***** EXERCISE MATERIAL *****
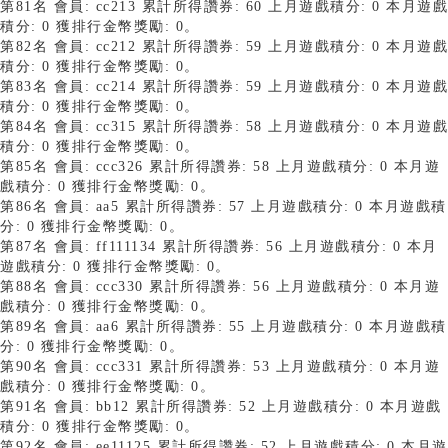
第81名 會員: cc213 累計所得讚券: 60 上月遊戲積分: 0 本月遊戲
積分: 0 獲排行金幣獎勵: 0。
第82名 會員: cc212 累計所得讚券: 59 上月遊戲積分: 0 本月遊戲
積分: 0 獲排行金幣獎勵: 0。
第83名 會員: cc214 累計所得讚券: 59 上月遊戲積分: 0 本月遊戲
積分: 0 獲排行金幣獎勵: 0。
第84名 會員: cc315 累計所得讚券: 58 上月遊戲積分: 0 本月遊戲
積分: 0 獲排行金幣獎勵: 0。
第85名 會員: ccc326 累計所得讚券: 58 上月遊戲積分: 0 本月遊
戲積分: 0 獲排行金幣獎勵: 0。
第86名 會員: aa5 累計所得讚券: 57 上月遊戲積分: 0 本月遊戲積
分: 0 獲排行金幣獎勵: 0。
第87名 會員: ff111134 累計所得讚券: 56 上月遊戲積分: 0 本月
遊戲積分: 0 獲排行金幣獎勵: 0。
第88名 會員: ccc330 累計所得讚券: 56 上月遊戲積分: 0 本月遊
戲積分: 0 獲排行金幣獎勵: 0。
第89名 會員: aa6 累計所得讚券: 55 上月遊戲積分: 0 本月遊戲積
分: 0 獲排行金幣獎勵: 0。
第90名 會員: ccc331 累計所得讚券: 53 上月遊戲積分: 0 本月遊
戲積分: 0 獲排行金幣獎勵: 0。
第91名 會員: bb12 累計所得讚券: 52 上月遊戲積分: 0 本月遊戲
積分: 0 獲排行金幣獎勵: 0。
第92名 會員: ee11125 累計所得讚券: 52 上月遊戲積分: 0 本月遊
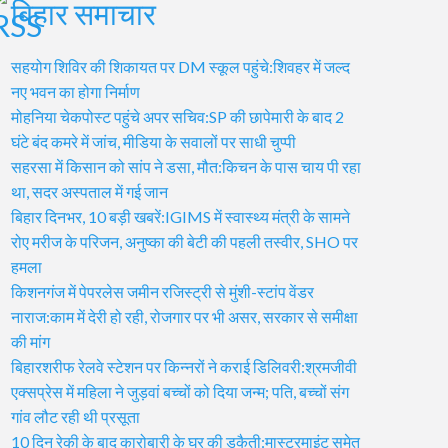
बिहार समाचार
सहयोग शिविर की शिकायत पर DM स्कूल पहुंचे:शिवहर में जल्द
नए भवन का होगा निर्माण
मोहनिया चेकपोस्ट पहुंचे अपर सचिव:SP की छापेमारी के बाद 2
घंटे बंद कमरे में जांच, मीडिया के सवालों पर साधी चुप्पी
सहरसा में किसान को सांप ने डसा, मौत:किचन के पास चाय पी रहा
था, सदर अस्पताल में गई जान
बिहार दिनभर, 10 बड़ी खबरें:IGIMS में स्वास्थ्य मंत्री के सामने
रोए मरीज के परिजन, अनुष्का की बेटी की पहली तस्वीर, SHO पर
हमला
किशनगंज में पेपरलेस जमीन रजिस्ट्री से मुंशी-स्टांप वेंडर
नाराज:काम में देरी हो रही, रोजगार पर भी असर, सरकार से समीक्षा
की मांग
बिहारशरीफ रेलवे स्टेशन पर किन्नरों ने कराई डिलिवरी:श्रमजीवी
एक्सप्रेस में महिला ने जुड़वां बच्चों को दिया जन्म; पति, बच्चों संग
गांव लौट रही थी प्रसूता
10 दिन रेकी के बाद कारोबारी के घर की डकैती:मास्टरमाइंट समेत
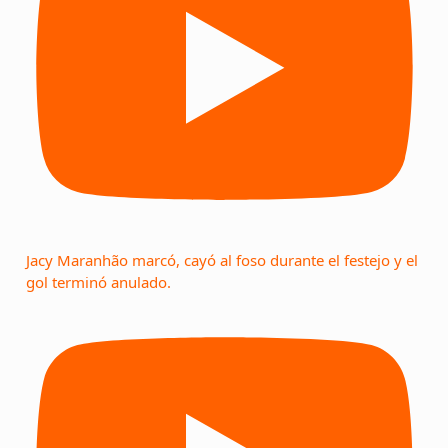
Jacy Maranhão marcó, cayó al foso durante el festejo y el
gol terminó anulado.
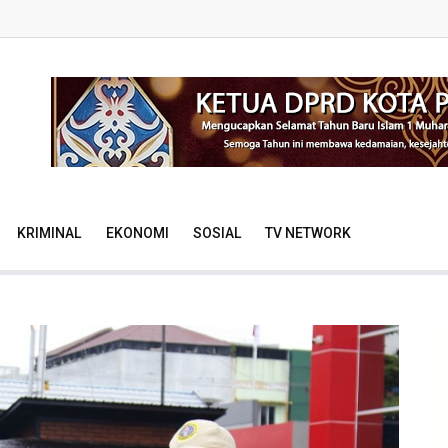
KRIMINAL
EKONOMI
SOSIAL
TV NETWORK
*****
**HOW TO COMPLETE THIS TASK:** Scan the records for the string "本月遊戲積" and report each line where it occurs.

**REPLY:**
第86名 會員: aa5 累計所得讚券: 57 上月遊戲積分: 0 本月遊戲積
第89名 會員: aa6 累計所得讚券: 55 上月遊戲積分: 0 本月遊戲積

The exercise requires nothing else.